Riverstone “A” Grade premiers 1989
Back row: 1. Steve Welfare 2. Kirk Drayton 3. Paul Melnick 4. Paul Lewis 5. Mick Carter2nd row: 1. John Davis 2. Peter Wijnans 3. ‘Barney’ 4. Brett Lloyd 5. Ernie Lundt 6. Steve Tolsher 7. Bob Cairns 8. Graham Britton
3rd row: 1. Rob Shepherd 2. Jim McTaggart 3. Michael McNamara 4. ? 5. John Cartwright 6. Grant Burgmann 7. Darryl Harris 8. Graham Barlow 9. Barry Drayton
Front row: 1. Graham Hunter 2. Lyle Mackie 3. ? 4. Geoff Hunter 5. Trevor Niass 6. Robert Parkes 7. Barney ? 8. Neil Wolffe
The backbone of any successful club is the committee, Riverstone has always been fortunate to have many members who have been prepared to give a lot of their time to the club. The club has recognised many of these members with Life Membership and they are:
Charlie Harris, Basil Andrews, Bill McNamara, Frank Crowley, Bobby Parkes, Eric Gunton, Geoff Binks, Ron Bates, Eric Crouch, Barry Crouch, Alan Drayton, Des Cartwright, Eric Martin, Johnny Judge and Bill Denman.
The Riverstone Club changed its name to the Riverstone Razorbacks in the year 2000.
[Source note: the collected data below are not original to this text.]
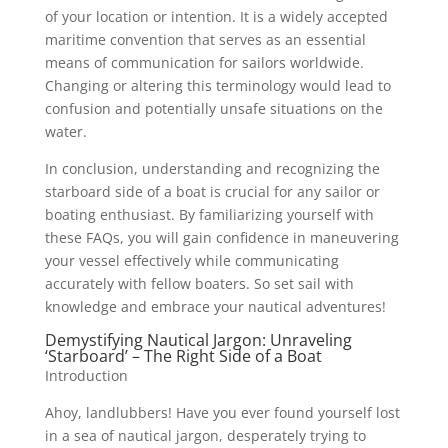
of your location or intention. It is a widely accepted
maritime convention that serves as an essential
means of communication for sailors worldwide.
Changing or altering this terminology would lead to
confusion and potentially unsafe situations on the
water.
In conclusion, understanding and recognizing the
starboard side of a boat is crucial for any sailor or
boating enthusiast. By familiarizing yourself with
these FAQs, you will gain confidence in maneuvering
your vessel effectively while communicating
accurately with fellow boaters. So set sail with
knowledge and embrace your nautical adventures!
Demystifying Nautical Jargon: Unraveling
‘Starboard’ – The Right Side of a Boat
Introduction
Ahoy, landlubbers! Have you ever found yourself lost
in a sea of nautical jargon, desperately trying to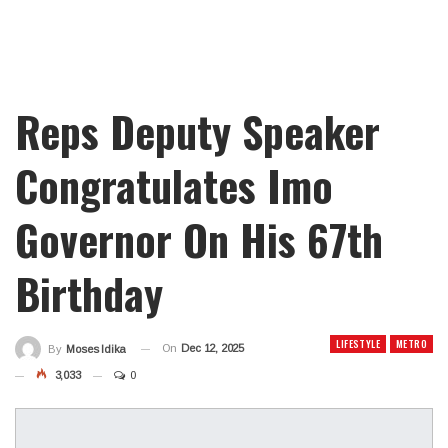
Reps Deputy Speaker
Congratulates Imo
Governor On His 67th
Birthday
LIFESTYLE
METRO
On
Dec 12, 2025
By
Moses Idika
3,033
0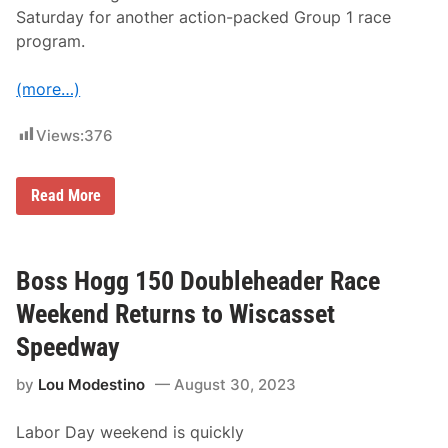
b
Saturday for another action-packed Group 1 race
l
e
program.
h
e
a
(more…)
d
e
r
Views:
376
W
e
e
N
Read More
k
i
e
c
n
k
d
H
i
Boss Hogg 150 Doubleheader Race
n
k
Weekend Returns to Wiscasset
l
e
Speedway
y
W
by
Lou Modestino
August 30, 2023
i
n
s
Labor Day weekend is quickly
4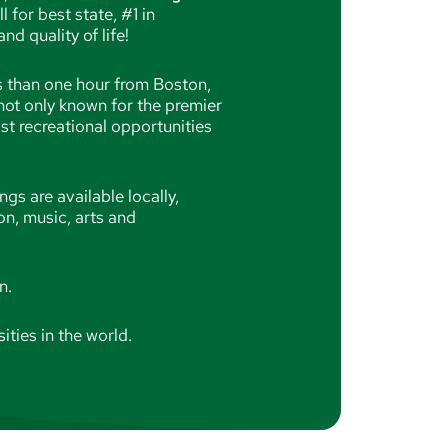
for best state, #1 in
nd quality of life!
s than one hour from Boston,
not only known for the premier
ast recreational opportunities
ngs are available locally,
on, music, arts and
on.
ities in the world.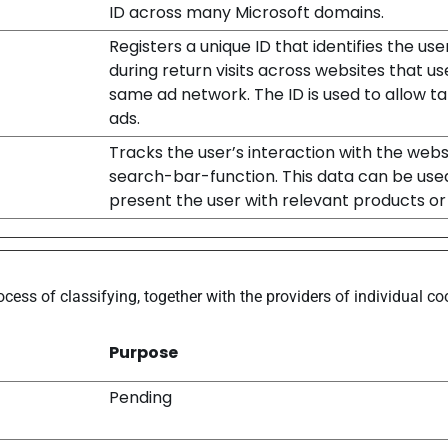
ID across many Microsoft domains.
Registers a unique ID that identifies the use
during return visits across websites that us
same ad network. The ID is used to allow t
ads.
Tracks the user’s interaction with the webs
search-bar-function. This data can be use
present the user with relevant products or 
ocess of classifying, together with the providers of individual co
Purpose
Pending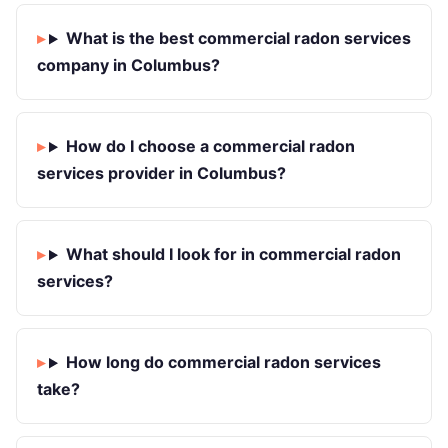
What is the best commercial radon services
company in Columbus?
How do I choose a commercial radon
services provider in Columbus?
What should I look for in commercial radon
services?
How long do commercial radon services
take?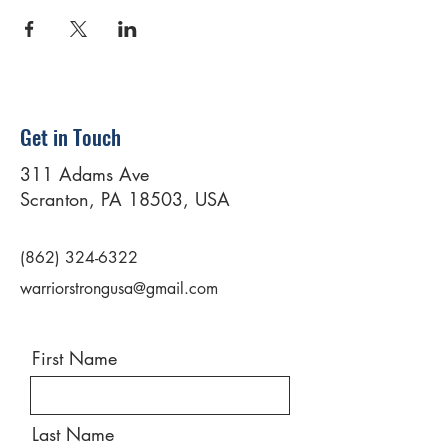
Get in Touch
311 Adams Ave
Scranton, PA 18503, USA
(862) 324-6322
warriorstrongusa@gmail.com
First Name
Last Name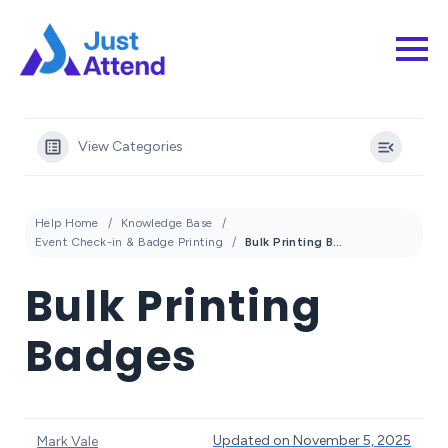
View Categories
Help Home
Knowledge Base
Event Check-in & Badge Printing
Bulk Printing Badges
Bulk Printing
Badges
Updated on November 5, 2025
Mark Vale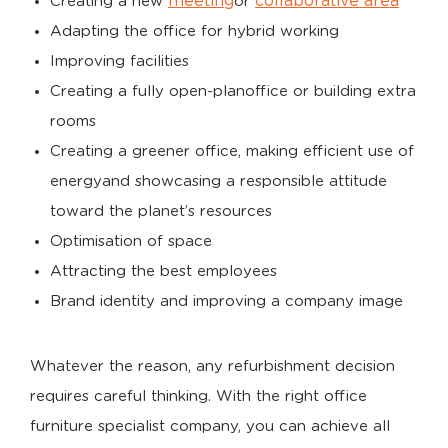
meeting
collaborative area
Creating a new
or
Adapting the office for hybrid working
Improving facilities
Creating a fully open-planoffice or building extra
rooms
Creating a greener office, making efficient use of
energyand showcasing a responsible attitude
toward the planet’s resources
Optimisation of space
Attracting the best employees
Brand identity and improving a company image
Whatever the reason, any refurbishment decision
requires careful thinking. With the right office
furniture specialist company, you can achieve all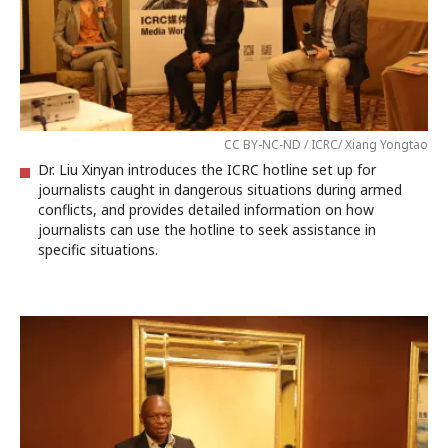
CC BY-NC-ND / ICRC/ Xiang Yongtao
Dr. Liu Xinyan introduces the ICRC hotline set up for
journalists caught in dangerous situations during armed
conflicts, and provides detailed information on how
journalists can use the hotline to seek assistance in
specific situations.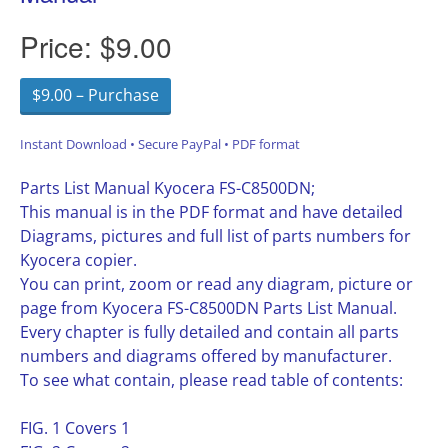
Price:
$9.00
$9.00 – Purchase
Instant Download • Secure PayPal • PDF format
Parts List Manual Kyocera FS-C8500DN;
This manual is in the PDF format and have detailed
Diagrams, pictures and full list of parts numbers for
Kyocera copier.
You can print, zoom or read any diagram, picture or
page from Kyocera FS-C8500DN Parts List Manual.
Every chapter is fully detailed and contain all parts
numbers and diagrams offered by manufacturer.
To see what contain, please read table of contents:
FIG. 1 Covers 1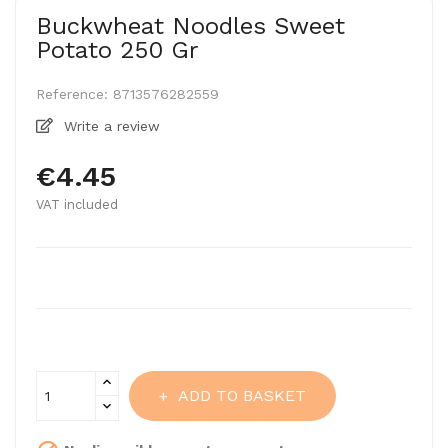
Buckwheat Noodles Sweet
Potato 250 Gr
Reference:
8713576282559
Write a review
€4.45
VAT included
ADD TO BASKET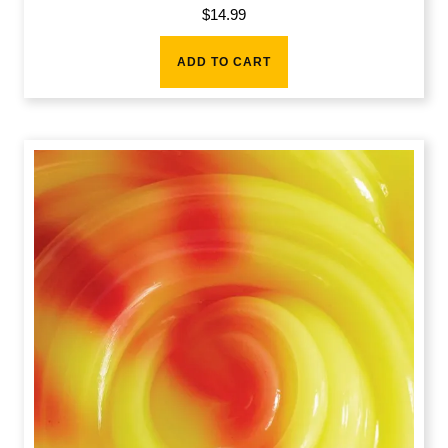
$
14.99
ADD TO CART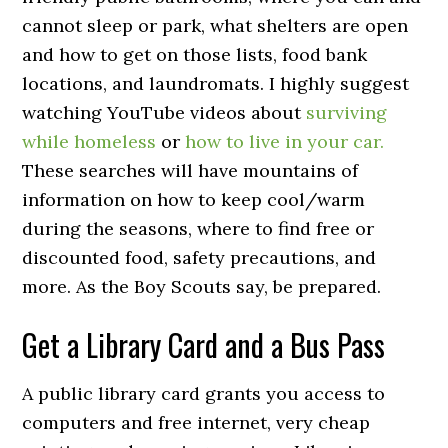
cannot sleep or park, what shelters are open
and how to get on those lists, food bank
locations, and laundromats. I highly suggest
watching YouTube videos about
surviving
while homeless
or
how to live in your car.
These searches will have mountains of
information on how to keep cool/warm
during the seasons, where to find free or
discounted food, safety precautions, and
more. As the Boy Scouts say, be prepared.
Get a Library Card and a Bus Pass
A public library card grants you access to
computers and free internet, very cheap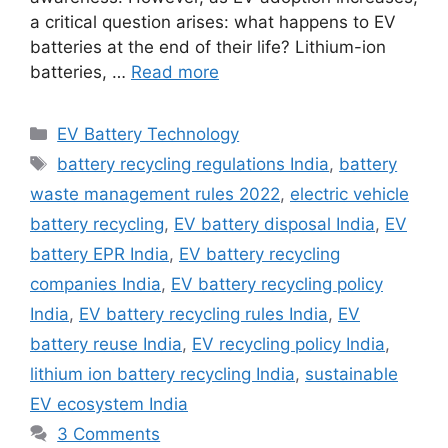
a critical question arises: what happens to EV
batteries at the end of their life? Lithium-ion
batteries, …
Read more
Categories
EV Battery Technology
Tags
battery recycling regulations India
,
battery
waste management rules 2022
,
electric vehicle
battery recycling
,
EV battery disposal India
,
EV
battery EPR India
,
EV battery recycling
companies India
,
EV battery recycling policy
India
,
EV battery recycling rules India
,
EV
battery reuse India
,
EV recycling policy India
,
lithium ion battery recycling India
,
sustainable
EV ecosystem India
3 Comments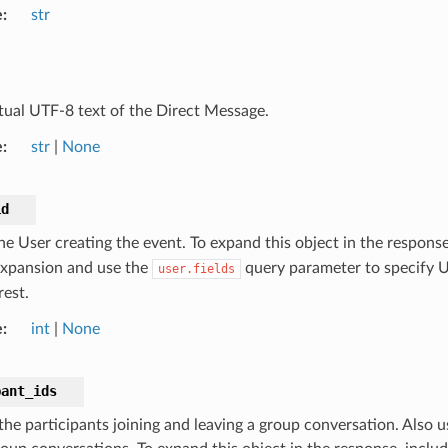
e
str
tual UTF-8 text of the Direct Message.
e
str
|
None
id
the User creating the event. To expand this object in the respons
expansion and use the
query parameter to specify Us
user.fields
rest.
e
int
|
None
pant_ids
 the participants joining and leaving a group conversation. Also 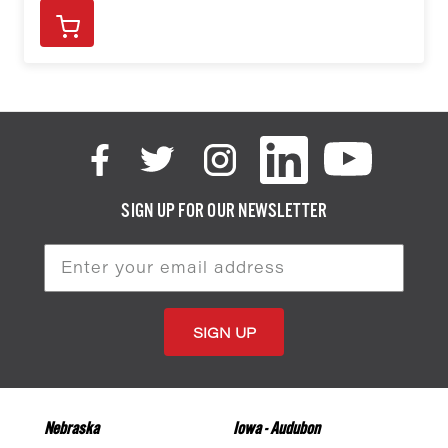
SIGN UP FOR OUR NEWSLETTER
Email
Address
Nebraska
Iowa - Audubon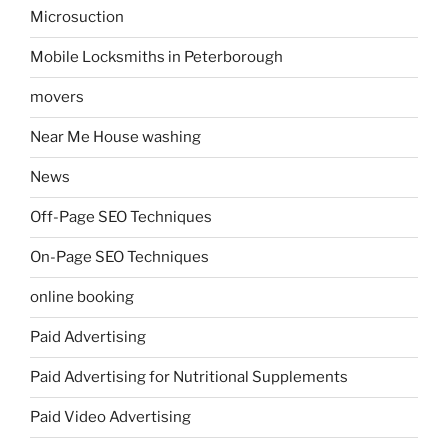
Microsuction
Mobile Locksmiths in Peterborough
movers
Near Me House washing
News
Off-Page SEO Techniques
On-Page SEO Techniques
online booking
Paid Advertising
Paid Advertising for Nutritional Supplements
Paid Video Advertising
When the Penrith Panthers defeated the highly fancied Sydney Roosters in the 2003 Grand Final, the team comprised 2 players who had played all of their Junior football with the Riverstone Club. They were Shane Rodney and Joel Clinton; Joel Clinton continued his outstanding season by being selected to tour with the 2003 Kangaroos to England.
Compiled by Clarrie Neal from information and photos provided by Bobby Parkes, Ronnie Bates, Graham Barlow, and Dessie Cartwright, February 2000.
Later details have been added as they eventuated. Many of the old programs on display at the museum were provided by Geoff Binks, another grand supporter of the club from the late 1940’s to the 1980’s.